AI Experiments

Riftrunner Cracks a Mate-in-2 Chess Puzzle: Outsmarts Claude 4.5

RiftRunner Team

•November 18, 2025•5 min read

#riftrunner#LMArena#Gemini 3#chess puzzle#Claude 4.5#AI reasoning

Riftrunner Cracks a Mate-in-2 Chess Puzzle: Outsmarts Claude 4.5

This was an insanely difficult task for an LLM: build a mate-in-2 chess puzzle, think like a chess player before coding, and avoid tactical traps. Riftrunner on LMArena delivered; Claude 4.5 stalled.

LMArena run showing riftrunner’s reasoning path and final mate-in-2 construction.

Why this puzzle is hard for LLMs

Needs full-board reasoning and pruning non-forcing lines.

Demands consistency between move generation and final FEN output.

Requires verifying “only line” mates, not just flashy checks.

What riftrunner did differently

Plan-then-code: laid out threat + defensive resources before encoding moves.

Constraint checks: verified no dual solutions and protected against stalemate sidesteps.
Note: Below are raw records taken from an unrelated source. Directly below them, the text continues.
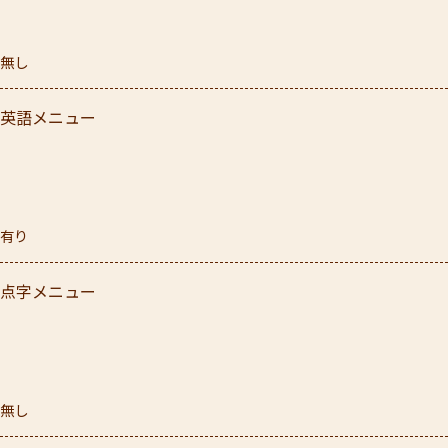
無し
英語メニュー
有り
点字メニュー
無し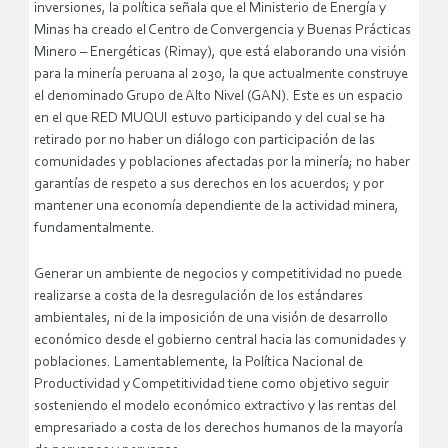
inversiones, la política señala que el Ministerio de Energía y
Minas ha creado el Centro de Convergencia y Buenas Prácticas
Minero – Energéticas (Rimay), que está elaborando una visión
para la minería peruana al 2030, la que actualmente construye
el denominado Grupo de Alto Nivel (GAN). Este es un espacio
en el que RED MUQUI estuvo participando y del cual se ha
retirado por no haber un diálogo con participación de las
comunidades y poblaciones afectadas por la minería; no haber
garantías de respeto a sus derechos en los acuerdos; y por
mantener una economía dependiente de la actividad minera,
fundamentalmente.
Generar un ambiente de negocios y competitividad no puede
realizarse a costa de la desregulación de los estándares
ambientales, ni de la imposición de una visión de desarrollo
económico desde el gobierno central hacia las comunidades y
poblaciones. Lamentablemente, la Política Nacional de
Productividad y Competitividad tiene como objetivo seguir
sosteniendo el modelo económico extractivo y las rentas del
empresariado a costa de los derechos humanos de la mayoría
Clean notation: SAN + FEN stayed aligned, simplifying validation.

Outcome vs Claude 4.5

Riftrunner: produced a legal mate-in-2 with forcing lines explained.

Claude 4.5: drifted into non-forcing checks and inconsistent board states.

Takeaway: riftrunner feels tuned for structured reasoning on tight combinatorial tasks.

Tips to replicate

Ask for the plan first: threat, key squares, and opponent replies.

Request legality checks and a final FEN/SAN pair for validation.

Keep the prompt short—clarity beats verbosity for chess reasoning.